Dans un contexte où de nombreux aidants familiaux doivent souvent réduire ou suspendre leur activité professionnelle pour s'occuper d'une personne en fin de vie, l'Allocation journalière d'accompagnement (AJAP) se présente comme une aide financière précieuse. Ce soutien est accordé sous certaines conditions, que ce soit à domicile, en Ehpad, ou en maison de retraite.
Définition de l'Allocation journalière d'accompagnement
L'Allocation journalière d'accompagnement permet de soutenir financièrement ceux qui assistent un proche souffrant d'une maladie grave et incurable. L'AJAP, gérée directement par la Caisse d’assurance maladie, est accessible tant aux ascendants qu'aux descendants, ainsi qu'aux conjoints, concubins ou partenaires pacsés vivant avec la personne accueillie. La notion de 'personne de confiance' est essentielle ici : un proche, médecin ou parent majeur peut être désigné pour représenter la volonté de la personne malade si celle-ci en est incapable.

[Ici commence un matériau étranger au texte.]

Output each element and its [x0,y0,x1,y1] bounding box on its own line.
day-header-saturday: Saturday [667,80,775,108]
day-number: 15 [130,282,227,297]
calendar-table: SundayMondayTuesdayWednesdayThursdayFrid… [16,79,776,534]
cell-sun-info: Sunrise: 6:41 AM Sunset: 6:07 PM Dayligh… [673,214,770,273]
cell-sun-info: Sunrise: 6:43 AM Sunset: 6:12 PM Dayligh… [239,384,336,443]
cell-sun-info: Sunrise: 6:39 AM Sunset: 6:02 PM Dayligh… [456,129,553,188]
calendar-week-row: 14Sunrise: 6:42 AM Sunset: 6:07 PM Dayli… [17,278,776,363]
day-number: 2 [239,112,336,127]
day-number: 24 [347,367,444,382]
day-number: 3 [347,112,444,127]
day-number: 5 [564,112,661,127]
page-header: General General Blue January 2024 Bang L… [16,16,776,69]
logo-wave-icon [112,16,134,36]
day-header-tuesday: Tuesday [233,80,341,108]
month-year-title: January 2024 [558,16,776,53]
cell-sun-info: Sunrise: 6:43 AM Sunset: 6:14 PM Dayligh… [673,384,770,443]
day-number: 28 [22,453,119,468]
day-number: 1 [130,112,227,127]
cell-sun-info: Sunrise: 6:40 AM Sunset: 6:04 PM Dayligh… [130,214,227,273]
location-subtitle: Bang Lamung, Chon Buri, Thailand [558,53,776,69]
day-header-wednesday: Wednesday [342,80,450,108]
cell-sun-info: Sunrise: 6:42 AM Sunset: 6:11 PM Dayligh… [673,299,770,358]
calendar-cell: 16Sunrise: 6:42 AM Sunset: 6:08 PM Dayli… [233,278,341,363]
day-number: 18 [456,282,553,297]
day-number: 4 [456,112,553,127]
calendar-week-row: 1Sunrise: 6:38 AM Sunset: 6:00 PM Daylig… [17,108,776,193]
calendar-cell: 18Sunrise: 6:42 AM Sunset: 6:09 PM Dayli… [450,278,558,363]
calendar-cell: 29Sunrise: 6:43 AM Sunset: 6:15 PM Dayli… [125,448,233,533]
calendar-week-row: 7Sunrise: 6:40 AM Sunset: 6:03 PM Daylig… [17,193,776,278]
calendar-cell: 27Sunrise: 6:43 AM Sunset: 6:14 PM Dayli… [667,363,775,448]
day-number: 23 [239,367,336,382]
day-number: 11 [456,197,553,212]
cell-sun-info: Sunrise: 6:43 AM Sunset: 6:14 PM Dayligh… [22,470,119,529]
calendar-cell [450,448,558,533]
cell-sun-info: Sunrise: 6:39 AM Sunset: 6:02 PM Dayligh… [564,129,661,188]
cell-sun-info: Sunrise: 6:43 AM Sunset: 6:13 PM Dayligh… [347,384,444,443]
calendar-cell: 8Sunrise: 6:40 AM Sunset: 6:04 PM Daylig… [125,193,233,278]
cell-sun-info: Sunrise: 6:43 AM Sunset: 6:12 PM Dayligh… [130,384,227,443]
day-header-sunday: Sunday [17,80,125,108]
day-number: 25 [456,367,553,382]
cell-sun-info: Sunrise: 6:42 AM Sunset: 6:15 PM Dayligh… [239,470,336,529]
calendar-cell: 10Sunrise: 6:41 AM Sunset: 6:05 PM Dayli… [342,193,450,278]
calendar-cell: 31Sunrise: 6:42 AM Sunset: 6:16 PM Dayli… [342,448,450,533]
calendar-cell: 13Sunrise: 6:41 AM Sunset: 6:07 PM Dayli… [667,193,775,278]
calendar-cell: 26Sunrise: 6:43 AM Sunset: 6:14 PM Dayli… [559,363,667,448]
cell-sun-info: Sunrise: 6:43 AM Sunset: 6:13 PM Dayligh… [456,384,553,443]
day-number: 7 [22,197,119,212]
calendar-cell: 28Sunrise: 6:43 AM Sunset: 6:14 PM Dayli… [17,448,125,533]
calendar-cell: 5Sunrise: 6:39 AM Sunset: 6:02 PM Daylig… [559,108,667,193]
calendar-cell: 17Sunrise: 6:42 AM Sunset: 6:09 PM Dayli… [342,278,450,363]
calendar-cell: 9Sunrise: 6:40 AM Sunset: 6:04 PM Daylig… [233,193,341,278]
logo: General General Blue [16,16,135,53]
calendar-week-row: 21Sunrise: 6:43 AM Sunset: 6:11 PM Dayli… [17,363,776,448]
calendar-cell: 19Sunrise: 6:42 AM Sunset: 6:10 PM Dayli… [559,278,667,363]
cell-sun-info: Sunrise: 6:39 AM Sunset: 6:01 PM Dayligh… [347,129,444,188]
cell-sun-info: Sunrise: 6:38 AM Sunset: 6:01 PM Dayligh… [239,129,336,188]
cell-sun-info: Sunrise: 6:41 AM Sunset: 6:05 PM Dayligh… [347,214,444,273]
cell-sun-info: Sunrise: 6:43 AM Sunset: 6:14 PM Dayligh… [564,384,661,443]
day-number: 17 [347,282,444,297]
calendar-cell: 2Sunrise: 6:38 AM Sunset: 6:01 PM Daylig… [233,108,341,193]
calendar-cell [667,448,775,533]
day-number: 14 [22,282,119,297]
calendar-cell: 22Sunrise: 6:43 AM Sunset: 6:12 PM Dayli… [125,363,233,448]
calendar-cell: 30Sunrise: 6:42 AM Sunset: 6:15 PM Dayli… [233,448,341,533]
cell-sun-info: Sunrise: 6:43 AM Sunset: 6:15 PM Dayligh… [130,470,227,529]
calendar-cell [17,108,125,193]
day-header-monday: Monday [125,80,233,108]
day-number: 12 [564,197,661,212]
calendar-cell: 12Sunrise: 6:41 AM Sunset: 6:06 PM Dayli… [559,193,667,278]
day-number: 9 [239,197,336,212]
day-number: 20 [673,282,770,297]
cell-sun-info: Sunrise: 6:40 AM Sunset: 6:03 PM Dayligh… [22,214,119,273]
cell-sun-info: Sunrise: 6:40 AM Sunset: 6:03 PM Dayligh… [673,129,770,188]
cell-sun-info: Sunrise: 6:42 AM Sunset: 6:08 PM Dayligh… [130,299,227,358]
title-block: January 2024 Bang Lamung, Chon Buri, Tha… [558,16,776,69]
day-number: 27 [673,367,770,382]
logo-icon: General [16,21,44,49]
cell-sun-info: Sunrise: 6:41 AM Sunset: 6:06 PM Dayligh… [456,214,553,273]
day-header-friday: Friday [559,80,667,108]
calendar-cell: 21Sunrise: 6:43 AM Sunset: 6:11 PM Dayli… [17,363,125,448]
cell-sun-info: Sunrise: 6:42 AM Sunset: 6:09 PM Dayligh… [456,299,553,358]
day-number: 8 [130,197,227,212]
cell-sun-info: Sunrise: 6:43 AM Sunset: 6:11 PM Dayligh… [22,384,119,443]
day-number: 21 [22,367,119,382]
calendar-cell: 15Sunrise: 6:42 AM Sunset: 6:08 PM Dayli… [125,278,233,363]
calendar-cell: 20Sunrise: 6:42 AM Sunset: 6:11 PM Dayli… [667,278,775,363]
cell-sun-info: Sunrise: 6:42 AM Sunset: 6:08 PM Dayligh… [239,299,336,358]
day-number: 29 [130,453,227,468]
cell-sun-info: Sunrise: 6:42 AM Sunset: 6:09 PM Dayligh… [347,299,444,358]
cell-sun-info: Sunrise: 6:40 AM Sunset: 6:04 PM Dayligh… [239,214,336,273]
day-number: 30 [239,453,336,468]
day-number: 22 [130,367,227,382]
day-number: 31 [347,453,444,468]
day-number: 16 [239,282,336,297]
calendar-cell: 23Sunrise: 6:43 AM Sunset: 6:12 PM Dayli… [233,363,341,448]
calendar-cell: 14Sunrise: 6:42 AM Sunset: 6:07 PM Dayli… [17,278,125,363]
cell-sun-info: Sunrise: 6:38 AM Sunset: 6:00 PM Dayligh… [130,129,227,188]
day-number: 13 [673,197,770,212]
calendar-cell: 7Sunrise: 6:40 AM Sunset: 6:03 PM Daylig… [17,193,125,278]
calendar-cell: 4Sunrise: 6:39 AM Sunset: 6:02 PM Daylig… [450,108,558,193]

Les conditions d'attribution de l'AJAP incluent un cadre particulier selon le lieu d'accompagnement : au domicile du malade, chez l'accompagnant, ou dans un établissement, mais exclut les périodes d'hospitalisation sauf si des allocations étaient déjà perçues avant l'entrée à l'hôpital. De plus, plusieurs aides peuvent être partagées entre différents accompagnants assistants le même malade.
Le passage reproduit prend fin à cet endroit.